Analyse : Obamas neue Iranstrategie

Zwei Monate hatte Barack Obama nach der Amtseinführung seinen politischen Beratern Zeit gegeben, um eine neue Strategie im Umgang mit dem Iran zu entwerfen. Obamas Video markiert einen guten Anfang.

Martin Gehlen

KairoLangsam werden erste Konturen erkennbar, auch wenn die harschen Wortwechsel beider Seiten in den letzten Wochen zunächst munter weitergingen. Erst lud Außenministerin Hillary Clinton während ihrer Europareise den Iran zu einer internationalen Afghanistan-Konferenz ein, die am 31. März in Den Haag stattfinden soll. Jetzt streckte Barack Obama selbst in einer Videobotschaft zum persischen Neujahr seine Hand in Richtung Teheran aus, weiter als dies je einer seiner Vorgänger in den letzten 30 Jahren gemacht hat. Doch die Reaktionen sind nicht gerade überschwänglich: Clintons Einladung wurde von der iranischen Führung bisher nicht beantwortet. Obamas historische Offerte fand in Teheran zwar ein mildes Echo - doch gleich wieder garniert mit den üblichen Hochrufen auf das iranische Atomprogramm. Der Weg zurück zu normalen Beziehungen zwischen beiden Staaten ist lang und steinig. Zu tief sich die Gräben, die sich seit der revolutionären Geiselnahme in der amerikanischen Botschaft 1979 aufgetan haben.

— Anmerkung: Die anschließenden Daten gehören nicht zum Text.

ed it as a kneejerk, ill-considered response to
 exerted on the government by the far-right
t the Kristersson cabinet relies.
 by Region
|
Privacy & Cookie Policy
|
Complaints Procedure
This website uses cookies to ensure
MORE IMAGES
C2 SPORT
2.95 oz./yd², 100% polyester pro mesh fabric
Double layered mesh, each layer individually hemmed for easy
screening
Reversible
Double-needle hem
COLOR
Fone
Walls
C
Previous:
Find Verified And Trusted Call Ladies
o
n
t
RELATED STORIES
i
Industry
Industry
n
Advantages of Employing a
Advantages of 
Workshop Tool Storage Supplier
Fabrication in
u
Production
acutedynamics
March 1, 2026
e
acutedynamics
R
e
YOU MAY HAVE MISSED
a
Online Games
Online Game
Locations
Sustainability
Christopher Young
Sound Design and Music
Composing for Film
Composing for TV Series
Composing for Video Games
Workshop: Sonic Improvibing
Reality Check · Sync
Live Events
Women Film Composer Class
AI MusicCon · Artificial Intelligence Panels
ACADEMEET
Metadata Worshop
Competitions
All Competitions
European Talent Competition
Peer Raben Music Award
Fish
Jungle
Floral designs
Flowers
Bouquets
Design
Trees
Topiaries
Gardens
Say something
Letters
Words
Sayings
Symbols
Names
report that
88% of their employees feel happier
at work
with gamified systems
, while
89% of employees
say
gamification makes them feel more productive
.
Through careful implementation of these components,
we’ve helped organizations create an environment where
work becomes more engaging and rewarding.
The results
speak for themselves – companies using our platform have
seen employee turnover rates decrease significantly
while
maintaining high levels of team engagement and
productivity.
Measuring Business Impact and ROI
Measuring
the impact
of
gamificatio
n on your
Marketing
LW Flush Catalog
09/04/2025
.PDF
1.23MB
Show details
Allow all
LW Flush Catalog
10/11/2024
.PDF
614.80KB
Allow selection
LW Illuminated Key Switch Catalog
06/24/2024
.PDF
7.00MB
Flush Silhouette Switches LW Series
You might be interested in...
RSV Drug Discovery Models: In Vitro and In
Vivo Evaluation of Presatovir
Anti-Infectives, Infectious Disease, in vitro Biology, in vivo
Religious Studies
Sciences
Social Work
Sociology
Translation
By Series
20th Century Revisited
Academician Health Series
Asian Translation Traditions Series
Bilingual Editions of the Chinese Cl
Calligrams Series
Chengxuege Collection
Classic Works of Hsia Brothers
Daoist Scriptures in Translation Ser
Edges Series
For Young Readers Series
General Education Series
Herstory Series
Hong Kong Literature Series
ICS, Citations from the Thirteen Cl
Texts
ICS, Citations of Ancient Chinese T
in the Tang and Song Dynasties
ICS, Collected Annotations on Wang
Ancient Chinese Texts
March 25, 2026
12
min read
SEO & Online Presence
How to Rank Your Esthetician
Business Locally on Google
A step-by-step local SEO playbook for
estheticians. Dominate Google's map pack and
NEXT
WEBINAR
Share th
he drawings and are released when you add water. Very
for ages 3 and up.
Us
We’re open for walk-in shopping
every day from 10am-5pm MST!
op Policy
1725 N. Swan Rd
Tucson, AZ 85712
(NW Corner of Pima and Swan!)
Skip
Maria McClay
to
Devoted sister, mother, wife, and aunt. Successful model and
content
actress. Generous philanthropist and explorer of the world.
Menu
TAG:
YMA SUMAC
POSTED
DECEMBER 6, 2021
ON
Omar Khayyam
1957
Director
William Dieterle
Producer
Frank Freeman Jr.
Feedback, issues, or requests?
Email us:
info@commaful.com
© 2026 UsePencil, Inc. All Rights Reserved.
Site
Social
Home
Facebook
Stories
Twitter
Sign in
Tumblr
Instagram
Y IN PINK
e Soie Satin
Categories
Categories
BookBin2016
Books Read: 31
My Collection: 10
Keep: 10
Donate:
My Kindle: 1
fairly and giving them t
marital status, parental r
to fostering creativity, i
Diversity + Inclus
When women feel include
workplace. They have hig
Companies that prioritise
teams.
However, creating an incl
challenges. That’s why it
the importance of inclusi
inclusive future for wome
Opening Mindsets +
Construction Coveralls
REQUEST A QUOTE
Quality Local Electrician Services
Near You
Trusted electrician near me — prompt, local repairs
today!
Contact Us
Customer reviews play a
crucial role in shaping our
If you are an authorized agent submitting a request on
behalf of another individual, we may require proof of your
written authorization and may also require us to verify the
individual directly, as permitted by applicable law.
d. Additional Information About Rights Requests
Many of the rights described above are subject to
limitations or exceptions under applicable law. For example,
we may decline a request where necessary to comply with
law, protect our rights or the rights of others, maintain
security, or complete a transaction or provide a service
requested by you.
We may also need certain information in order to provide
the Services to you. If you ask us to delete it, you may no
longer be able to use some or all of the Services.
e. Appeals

Obamas Video markiert einen guten Anfang. Der US-Präsident zielt auf ein besseres Klima, verspricht ein Ende der Isolierung des Iran. Und er wünscht dem Land einen Platz als respektiertes Mitglied im Kreis der Völker. Teheran muss jetzt abwägen, ob es sein provokantes Hantieren mit Raketen und Uranzentrifugen weiter treiben will, oder sich in Zukunft transparenter und kooperativer verhält. Denn nicht nur den USA, Europa und Israel sind die iranischen Atompläne ein Dorn im Auge. Fast alle arabischen Staaten melden sich immer gereizter gegen die angestrebte Dominanz Irans in der Region zu Wort. Sie werfen Teheran vor, überall radikale Kräfte zu sponsern. Und sie bereiten reihenweise den Bau von Atommeilern vor, weil sie ein atomares Wettrüsten fürchten.

Doch Obamas Initiative verlangt auch den USA eine erhebliche Kurskorrektur ab. Die Dämonisierung des Iran als Mitglied einer Achse des Bösen war nur das letzte Kapitel einer langen Liste politischer Fehlgriffe. Für viele Iraner ist der 1953 von den USA inszenierte "Regime Change" noch unvergessen. Das Land wäre heute vielleicht eine funktionierende Demokratie , hätte der CIA damals nicht auf Befehl von US-Präsident Dwight Eisenhower den ersten vom Volk gewählten Regierungschef Mohammad Mossadeq gestürzt und Schah Reza Pahlevi an die Macht geputscht. Mossadeq wollte die iranischen Ölfelder verstaatlichen, weil westliche Firmen damals praktisch den gesamten Gewinn außer Landes schafften. Im dem achtjährigen Krieg zwischen Irak und Iran unterstützten die Vereinigten Staaten Saddam Hussein mehr oder weniger offen - mit Satellitenfotos und günstigen Milliardenkrediten für seine Waffenkäufe. Über 20.000 iranische Soldaten starben durch irakisches Giftgas, ohne dass sich in Washington jemals dagegen Protest erhob. Schließlich schoss im Juli 1988 eine amerikanische Fregatte über dem persischen Golf aus Versehen einen iranischen Airbus mit 290 Menschen an Bord ab. Die Offiziere und ihr Vorgesetzter wurden befördert, aber nie zur Verantwortung gezogen. Auch fehlt bis heute eine offizielle Entschuldigung Washingtons bei den Familien der Opfer.